Perl Weekly Challenge 90: DNA Sequence and Ethiopian Multiplication
These are some answers to the Week 90 of the Perl Weekly Challenge organized by Mohammad S. Anwar.
Spoiler Alert: This weekly challenge deadline is due in a few days (December 13, 2020). This blog post offers some solutions to this challenge, please don’t read on if you intend to complete the challenge on your own.
Task 1: DNA Sequence
DNA is a long, chainlike molecule which has two strands twisted into a double helix. The two strands are made up of simpler molecules called nucleotides. Each nucleotide is composed of one of the four nitrogen-containing nucleobases cytosine (C), guanine (G), adenine (A) and thymine (T).

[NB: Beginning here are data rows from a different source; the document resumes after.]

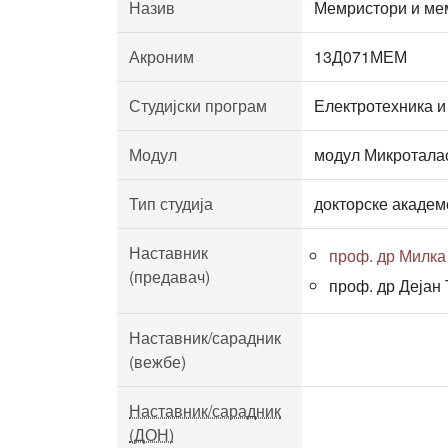
Назив
Мемристори и ме
Акроним
13Д071МЕМ
Студијски програм
Електротехника и
Модул
модул Микротала
Тип студија
докторске академ
Наставник
проф. др Милк
(предавач)
проф. др Дејан
Наставник/сарадник
(вежбе)
Наставник/сарадник
(ДОН)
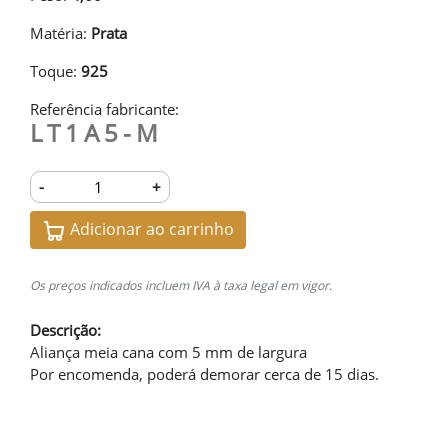
Matéria:
Prata
Toque:
925
Referência fabricante:
LT1A5-M
-
+
Adicionar ao carrinho
Os preços indicados incluem IVA à taxa legal em vigor.
Descrição:
Aliança meia cana com 5 mm de largura
Por encomenda, poderá demorar cerca de 15 dias.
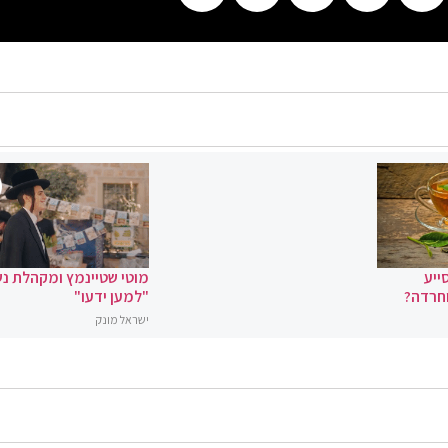
ייע
מוטי שטיינמץ ומקהלת נ
וחרדה?
"למען ידעו"
ישראל מונק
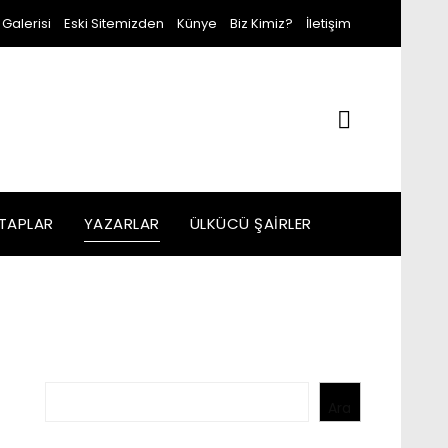
 Galerisi
Eski Sitemizden
Künye
Biz Kimiz?
İletişim
ITAPLAR
YAZARLAR
ÜLKÜCÜ ŞAIRLER
Ara
Ara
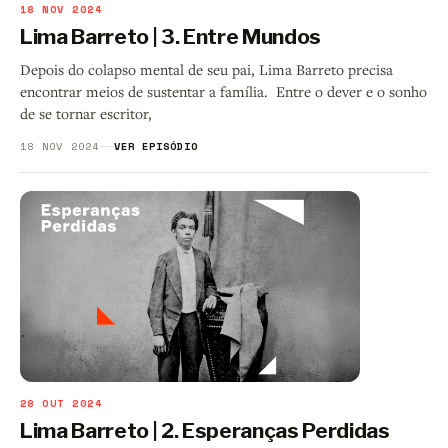
18 NOV 2024
Lima Barreto | 3. Entre Mundos
Depois do colapso mental de seu pai, Lima Barreto precisa
encontrar meios de sustentar a família. Entre o dever e o sonho
de se tornar escritor,
18 NOV 2024
VER EPISÓDIO
28 OUT 2024
Lima Barreto | 2. Esperanças Perdidas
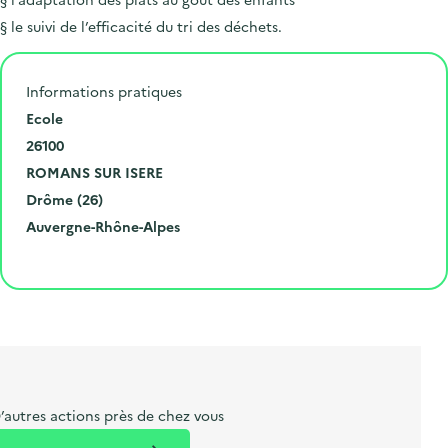
§ le suivi de l’efficacité du tri des déchets.
Informations pratiques
N
Ecole
u
C
26100
m
o
V
ROMANS SUR ISERE
é
d
i
D
Drôme (26)
r
e
l
é
R
Auvergne-Rhône-Alpes
o
p
l
p
é
Cliquer pour afficher la carte
e
o
e
a
g
t
s
r
i
l
t
t
o
i
a
e
n
b
l
m
e
e
’autres actions près de chez vous
l
n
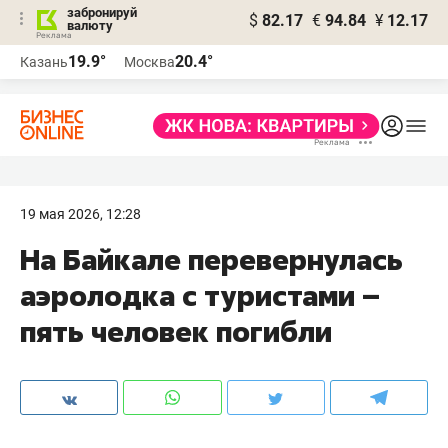
забронируй
$
82.17
€
94.84
¥
12.17
валюту
19.9°
20.4°
Казань
Москва
19 мая 2026, 12:28
На Байкале перевернулась
аэролодка с туристами –
пять человек погибли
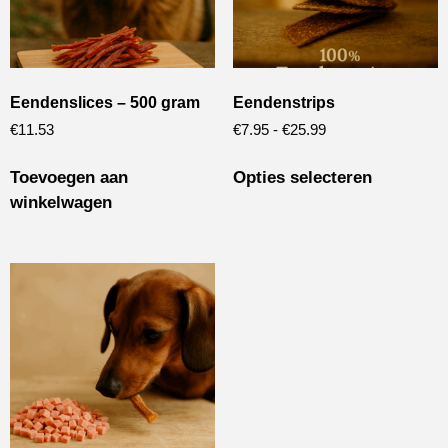
Eendenslices – 500 gram
Eendenstrips
€
11.53
€
7.95
-
€
25.99
Toevoegen aan
Opties selecteren
winkelwagen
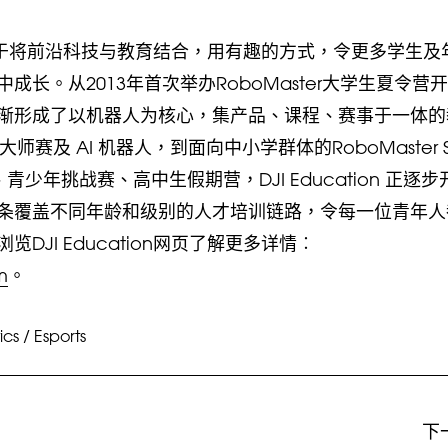
力于将前沿科技与教育结合，用有趣的方式，令更多学生及
长。从2013年首次举办RoboMaster大学生夏令营
on 逐渐形成了以机器人为核心，集产品、课程、赛事于一体
大师赛及 AI 机器人，到面向中小学群体的RoboMaster S
装、青少年挑战赛、高中生假期营，DJI Education 正逐步
条覆盖不同年龄和级别的人才培训链路，令每一位青年人
JI Education网页了解更多详情︰
m
。
ics
/
Esports
下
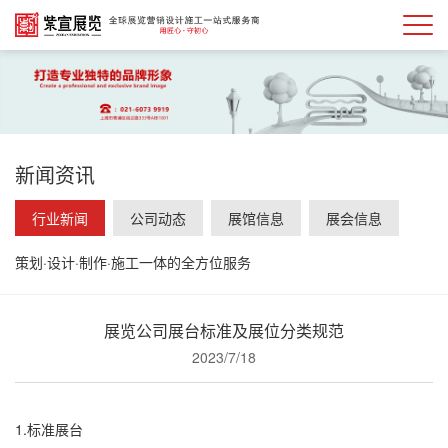
新闻资讯
行业新闻
公司动态
展馆信息
展会信息
策划·设计·制作·施工一体的全方位服务
展览公司展台标准及展位分类规范
2023/7/18
1.标准展台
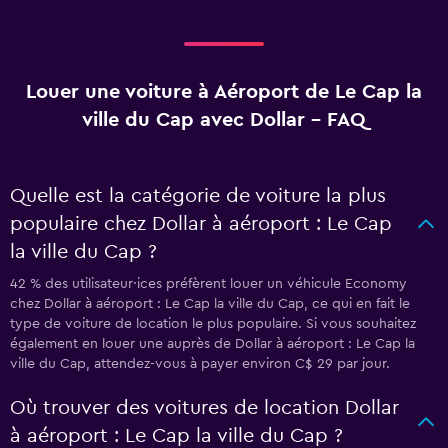
Louer une voiture à Aéroport de Le Cap la
ville du Cap avec Dollar - FAQ
Quelle est la catégorie de voiture la plus
populaire chez Dollar à aéroport : Le Cap
la ville du Cap ?
42 % des utilisateur·ices préfèrent louer un véhicule Economy
chez Dollar à aéroport : Le Cap la ville du Cap, ce qui en fait le
type de voiture de location le plus populaire. Si vous souhaitez
également en louer une auprès de Dollar à aéroport : Le Cap la
ville du Cap, attendez-vous à payer environ C$ 29 par jour.
Où trouver des voitures de location Dollar
à aéroport : Le Cap la ville du Cap ?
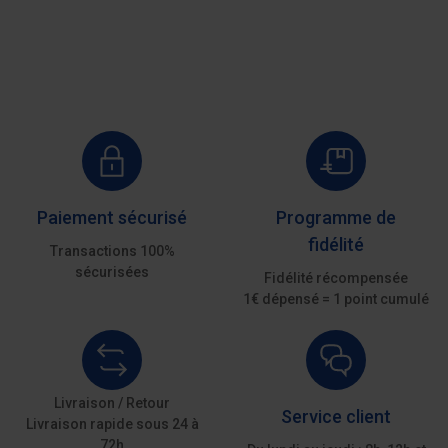
Paiement sécurisé
Programme de
fidélité
Transactions 100%
sécurisées
Fidélité récompensée
1€ dépensé = 1 point cumulé
Livraison / Retour
Service client
Livraison rapide sous 24 à
72h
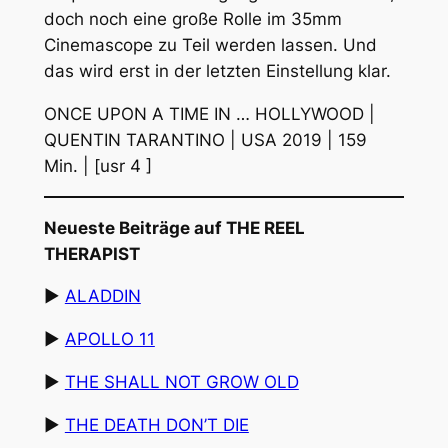
doch noch eine große Rolle im 35mm
Cinemascope zu Teil werden lassen. Und
das wird erst in der letzten Einstellung klar.
ONCE UPON A TIME IN … HOLLYWOOD |
QUENTIN TARANTINO | USA 2019 | 159
Min. | [usr 4 ]
Neueste Beiträge auf THE REEL
THERAPIST
▶︎
ALADDIN
▶︎
APOLLO 11
▶︎
THE SHALL NOT GROW OLD
▶︎
THE DEATH DON’T DIE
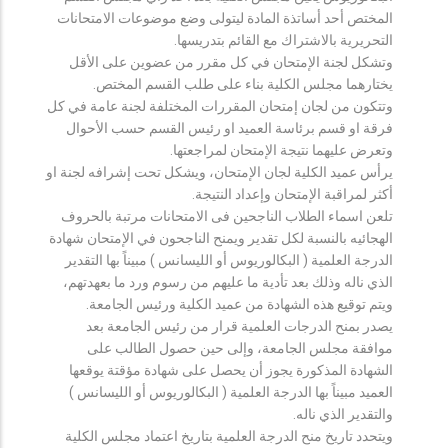
المختص أحد أساتذة المادة ليتولى وضع موضوعات الامتحانات
التحريرية بالاشتراك مع القائم بتدريسها.
وتشكل لجنة الإمتحان في كل مقرر من عضوين على الأقل
يختارهما مجلس الكلية بناء على طلب القسم المختص.
وتتكون من لجان إمتحان المقررات المختلفة لجنة عامة في كل
فرقة او قسم برئاسة العميد او رئيس القسم حسب الأحوال
وتعرض عليهما نتيجة الإمتحان لمراجعتها.
يرأس عميد الكلية لجان الإمتحان، ويشكل تحت إشرافه لجنة او
أكثر لمراقبة الإمتحان وإعداد النتيجة.
تلعن اسماء الطلاب الناجحين فى الامتحانات مرتبة بالحروف
الهجائيه بالنسبة لكل تقدير ويمنح الناجحون في الإمتحان شهادة
الدرجة العلمية ( البكالوريوس أو الليسانس ) مبيناً بها التقدير
الذي ناله وذلك بعد تأدية ما عليهم من رسوم ورد ما بعهدتهم،
ويتم توقيع هذه الشهادة من عميد الكلية ورئيس الجامعة.
يصدر بمنح الدرجات العلمية قرار من رئيس الجامعة بعد
موافقة مجلس الجامعة، وإلى حين حصول الطالب على
الشهادة المذكورة يجوز أن يحصل على شهادة مؤقتة يوقعها
العميد مبيناً بها الدرجة العلمية ( البكالوريوس أو الليسانس )
والتقدير الذي ناله.
ويتحدد تاريخ منح الدرجة العلمية بتاريخ اعتماد مجلس الكلية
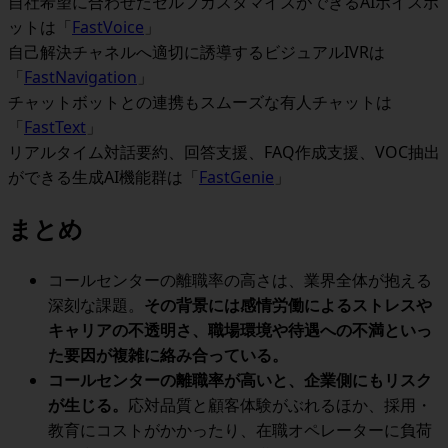
自社希望に合わせたセルフカスタマイズができるAIボイスボ
ットは「
FastVoice
」
自己解決チャネルへ適切に誘導するビジュアルIVRは
「
FastNavigation
」
チャットボットとの連携もスムーズな有人チャットは
「
FastText
」
リアルタイム対話要約、回答支援、FAQ作成支援、VOC抽出
ができる生成AI機能群は「
FastGenie
」
まとめ
コールセンターの離職率の高さは、業界全体が抱える
深刻な課題。
その背景には感情労働によるストレスや
キャリアの不透明さ、職場環境や待遇への不満といっ
た要因が複雑に絡み合っている。
コールセンターの離職率が高いと、企業側にもリスク
が生じる。
応対品質と顧客体験がぶれるほか、採用・
教育にコストがかかったり、在職オペレーターに負荷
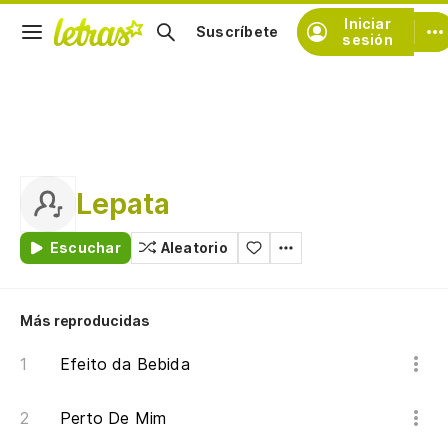
Iniciar
Suscríbete
sesión
Lepata
Escuchar
Aleatorio
Más reproducidas
Efeito da Bebida
Perto De Mim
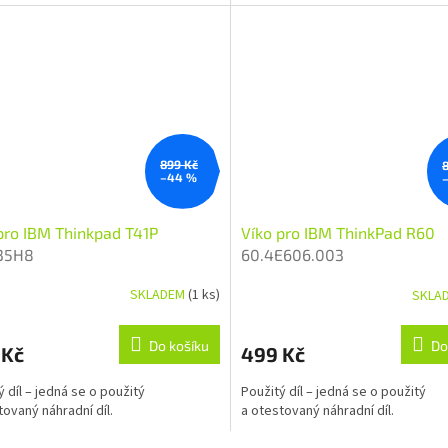
899 Kč
–44 %
pro IBM Thinkpad T41P
Víko pro IBM ThinkPad R60
35H8
60.4E606.003
SKLADEM
(1 ks)
SKLA
Do košíku
Do
 Kč
499 Kč
ý díl – jedná se o použitý
Použitý díl – jedná se o použitý
tovaný náhradní díl.
a otestovaný náhradní díl.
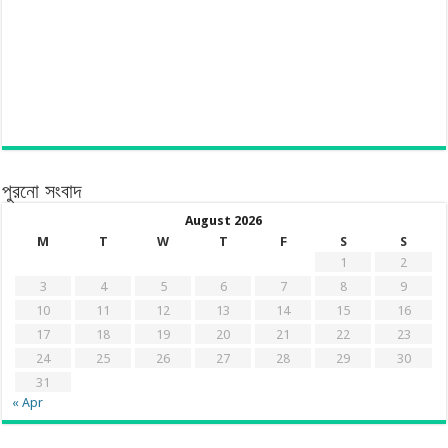
পুরনো সংবাদ
August 2026
M
T
W
T
F
S
S
1
2
3
4
5
6
7
8
9
10
11
12
13
14
15
16
17
18
19
20
21
22
23
24
25
26
27
28
29
30
31
« Apr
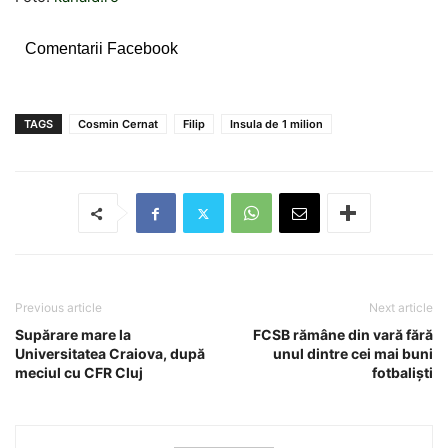
Comentarii Facebook
TAGS
Cosmin Cernat
Filip
Insula de 1 milion
Previous article
Next article
Supărare mare la
FCSB rămâne din vară fără
Universitatea Craiova, după
unul dintre cei mai buni
meciul cu CFR Cluj
fotbaliști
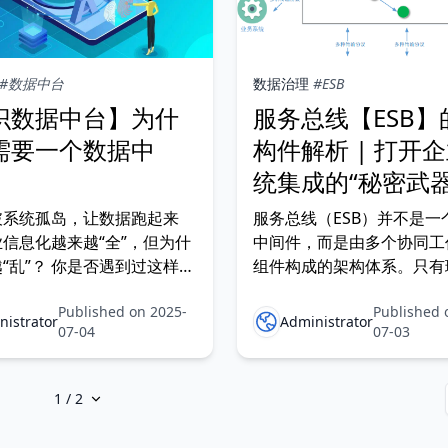
#数据中台
数据治理
#ESB
识数据中台】为什
服务总线【ESB】
需要一个数据中
构件解析 | 打开
统集成的“秘密武器
破系统孤岛，让数据跑起来
服务总线（ESB）并不是一
信息化越来越“全”，但为什
中间件，而是由多个协同工
“乱”？ 你是否遇到过这样的
组件构成的架构体系。只有
OA系统上员工离职了，项目
的“积木式”构件，才能真正
Published on 2025-
Published 
统却还能继续指派任务给
搭建灵活、稳定、高可用的
nistrator
Administrator
07-04
07-03
平台。 一、引言：为什么
务总线的构件？ 在实际落地 
目的过程中，企业常面临以
功能堆叠混乱，逻辑不清晰
颈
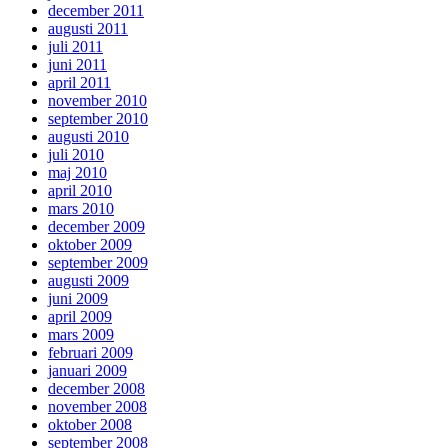
december 2011
augusti 2011
juli 2011
juni 2011
april 2011
november 2010
september 2010
augusti 2010
juli 2010
maj 2010
april 2010
mars 2010
december 2009
oktober 2009
september 2009
augusti 2009
juni 2009
april 2009
mars 2009
februari 2009
januari 2009
december 2008
november 2008
oktober 2008
september 2008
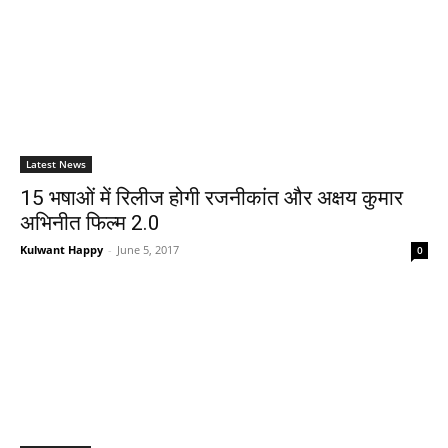
Latest News
15 भषाओं में रिलीज होगी रजनीकांत और अक्षय कुमार
अभिनीत फिल्‍म 2.0
Kulwant Happy
-
June 5, 2017
0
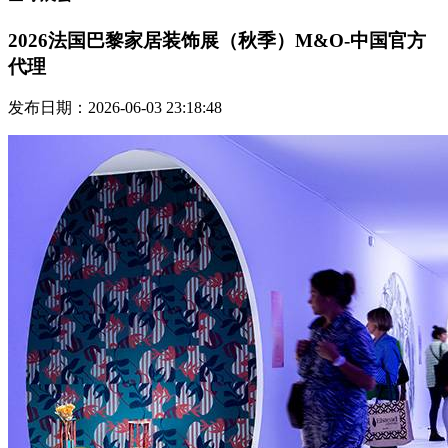
2026法国巴黎家居装饰展（秋季）M&O-中国官方
代理
发布日期：2026-06-03 23:18:48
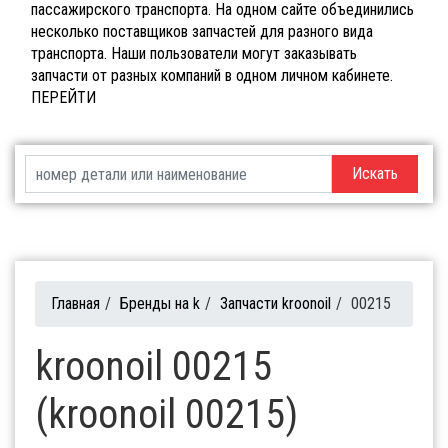
пассажирского транспорта. На одном сайте объединились
несколько поставщиков запчастей для разного вида
транспорта. Наши пользователи могут заказывать
запчасти от разных компаний в одном личном кабинете.
ПЕРЕЙТИ
Искать
Главная
/
Бренды на k
/
Запчасти kroonoil
/
00215
kroonoil 00215
(kroonoil 00215)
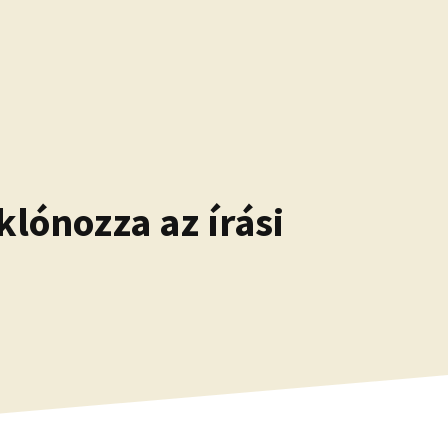
lónozza az írási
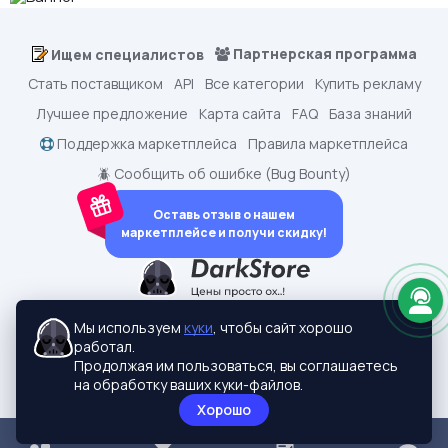
Партнерская программа
Ищем специалистов
Стать поставщиком
API
Все категории
Купить рекламу
Лучшее предложение
Карта сайта
FAQ
База знаний
Поддержка маркетплейса
Правила маркетплейса
🪲 Сообщить об ошибке (Bug Bounty)
Оставь отзыв о нашем
маркетплейсе и получи скидку!
dark.shopping - Маркетплейс аккаунтов
2015-2026 © dark.shopping
Мы используем
куки
, чтобы сайт хорошо
Актуальные адреса:
darkstore.contact
работал.
Политики конфиденциальности
Продолжая им пользоваться, вы соглашаетесь
на обработку ваших куки-файлов.
Хорошо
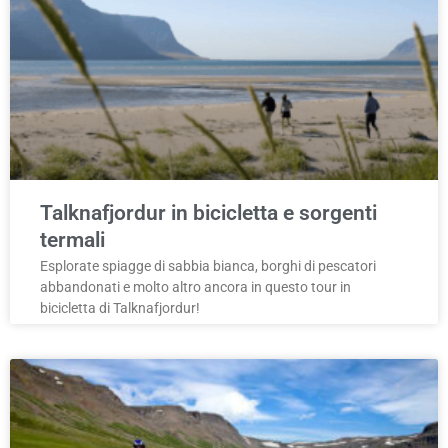
Talknafjordur in bicicletta e sorgenti
termali
Esplorate spiagge di sabbia bianca, borghi di pescatori
abbandonati e molto altro ancora in questo tour in
bicicletta di Talknafjordur!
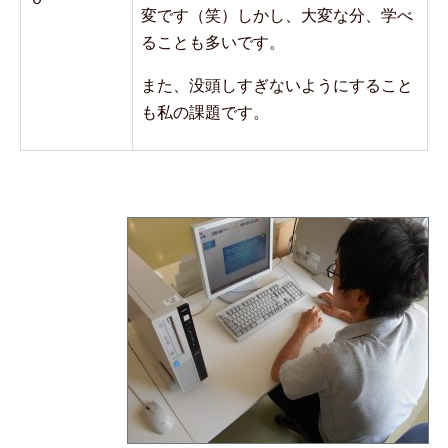
変です（笑）しかし、大変な分、学べ
ることも多いです。
また、没頭しすぎないようにすること
も私の課題です。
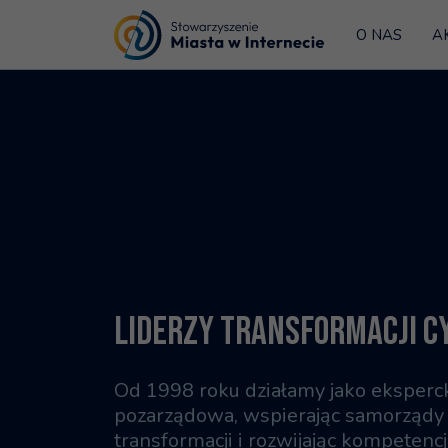
O NAS
A
Strona główna
LIDERZY TRANSFORMACJI C
Od 1998 roku działamy jako eksperck
pozarządowa, wspierając samorządy
transformacji i rozwijając kompetenc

You are given DNA sequence, GTAAACCCCTTTTCATTTAGACAGATCGACTCCTTATCCATTCTCAGAGATGTGTTGCTGGTCGCCG
.
Write a script to print nucleobase count in the given DNA sequence. Also print the complementary sequence where Thymine (T) on one strand is always facing an adenine (A) and vice versa; guanine (G) is always facing a cytosine (C) and vice versa.
To get the complementary sequence use the following mapping:
T => A
A => T
G => C
C => G
DNA Sequence in Raku
For the nucleotide histogram, we can comb the string into individual letters, use a hash to store the letter count and print out the hash pairs. This is a quite typical way of building histograms (but there are simpler solutions in Raku, as we shall see).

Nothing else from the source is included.